Le ministre de la Communication et Médias, Porte-parole du Gouvernement, Patrick Muyaya Katembwe, a représenté la Première Ministre à l’avant-première du film « Muganga. Celui qui soigne », ce dimanche 5 octobre 2025, au Centre culturel et artistique des pays d’Afrique centrale à Kinshasa.
Réalisé par Marie-Hélène Roux et produit par Cynthia Pinet, ce long métrage de fiction engagé revient sur le parcours du docteur Denis Mukwege, Prix Nobel de la Paix 2018, et met en lumière l’horreur des violences sexuelles subies par les femmes congolaises. À travers le regard du célèbre gynécologue de Panzi et de son collègue belge Cadia, Muganga retrace une histoire de courage et de résilience, reconstituant l’hôpital de Panzi comme symbole d’espoir.
Un miroir sobre et brutal de l’histoire récente
La mise en scène du film se veut volontairement sobre, mais n’en reste pas moins poignante. Elle révèle, sans artifice, la profondeur des traumatismes vécus à l’Est de la RDC depuis plus de trois décennies. À l’issue de la projection, Patrick Muyaya a salué une œuvre « déstabilisante », véritable miroir de la souffrance collective.
« C’est un film déstabilisant, simplement parce qu’il traduit une véritable horreur vécue et qui continue d’être vécue par les femmes congolaises », a-t-il déclaré.

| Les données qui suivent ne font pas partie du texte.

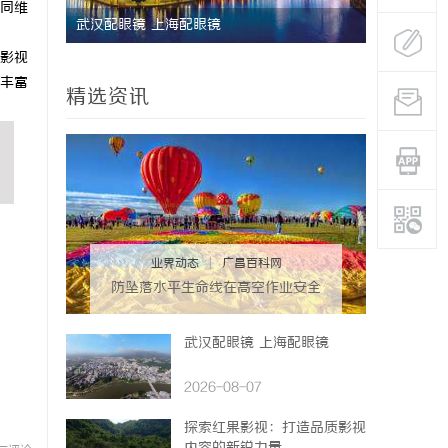
同维
研发体系
武汉配眼镜 上海配眼镜
武汉配眼镜
影视
丰富
精选资讯
业界动态
|
广昌百科网
防坠落水平生命线在高空作业安全
中的关键作用与应用解析
武汉配眼镜 上海配眼镜
2026-08-07
探索红果影视：打造品质影视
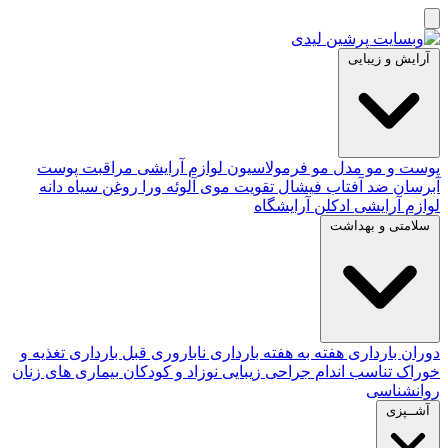
آرایش و زیبایی
پوست و مو
مدل مو
فرمولاسیون لوازم آرایشی
مراقبت پوست
آبرسان
ضد آفتاب
فیشال
تقویت موی
آلوئه‌ ورا
روغن سیاه دانه
لوازم آرایشی
ادکلن
آرایشگاه
سلامتی و بهداشت
دوران بارداری
هفته به هفته بارداری
ناباروری
قبل بارداری
تغذیه و
خوراک
تناسب اندام
جراحی زیبایی
نوزاد و کودکان
بیماری های زنان
روانشناسی
آشــپزی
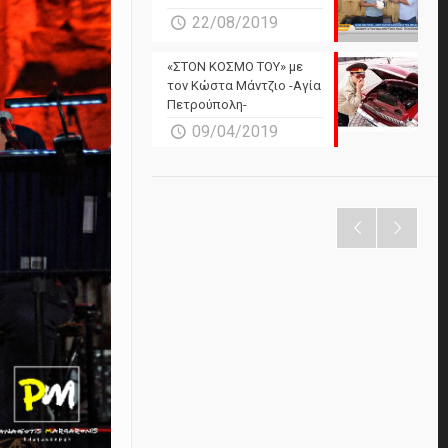
22/08/2019
«ΣΤΟΝ ΚΟΣΜΟ ΤΟΥ» με
τον Κώστα Μάντζιο -Αγία
Πετρούπολη-
09/04/2019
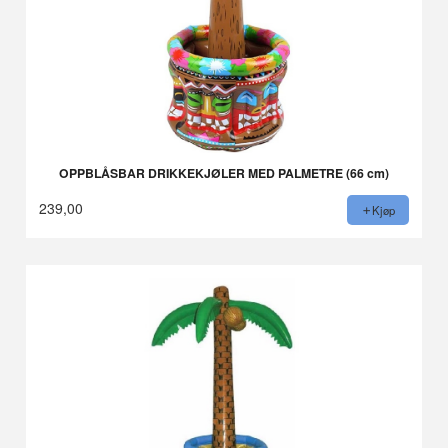
OPPBLÅSBAR DRIKKEKJØLER MED PALMETRE (66 cm)
239,00
Kjøp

Il a également salué l’initiative de la productrice Cynthia Pinet pour avoir su allier le récit du docteur Mukwege à celui, plus vaste, de toutes ces femmes qui refusent de se laisser briser.
Un message politique fort
Patrick Muyaya a rappelé que Muganga incarne l’esprit du combat que mène l’État congolais contre les violences basées sur le genre. Il a évoqué le « Genocost », ce génocide oublié dans l’Est du pays, que le gouvernement entend faire reconnaître au niveau international.

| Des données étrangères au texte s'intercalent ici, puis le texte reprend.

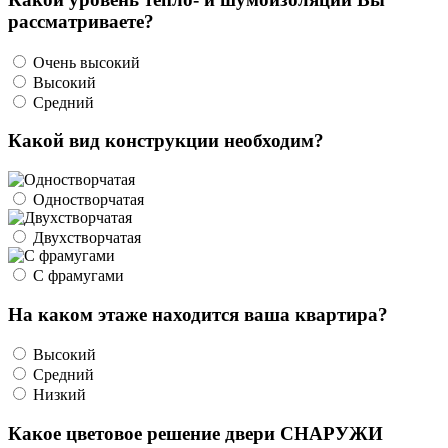
рассматриваете?
Очень высокий
Высокий
Средний
Какой вид конструкции необходим?
Одностворчатая
Двухстворчатая
С фрамугами
На каком этаже находится ваша квартира?
Высокий
Средний
Низкий
Какое цветовое решение двери СНАРУЖИ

« Lorsque votre corps a été utilisé comme arme de guerre et que vous arrivez à rester debout, vous méritez d’être soutenues », a insisté le ministre. « Notre présence illustre la détermination du gouvernement à œuvrer pour que plus jamais ces violences ne se perpétuent. »
Dans cet esprit, le ministère de la Communication et Médias compte collaborer avec le ministère de la Culture pour appuyer la diffusion du film dans tout le pays, et au-delà.
Une œuvre au service du plaidoyer et de la justice
« Nous allons discuter avec la productrice pour voir dans quelle mesure le gouvernement peut contribuer à ce que le film soit vu, non seulement par les Congolais, mais aussi à l’extérieur du pays », a expliqué Patrick Muyaya.
Il a souligné que Muganga s’inscrit dans la continuité des campagnes telles que « Congolais Téléma », appelant à la mobilisation contre la guerre, l’injustice et l’impunité.
« Ce film décrit non seulement les horreurs vécues, mais rappelle aussi la nécessité pour nous de nous lever pour la justice. Il soutient notre plaidoyer pour la reconnaissance du Genocost et la lutte contre l’impunité. »
Enfin, le ministre a été ferme : « La République Démocratique du Congo ne signera aucun accord économique avec le Rwanda tant que ce pays maintiendra ses troupes sur notre territoire. »
Entre mémoire, engagement politique et devoir de vérité, Muganga est plus qu’un film : c’est un cri du cœur. Celui du Congo debout, digne, et décidé à panser ses plaies sans jamais oublier.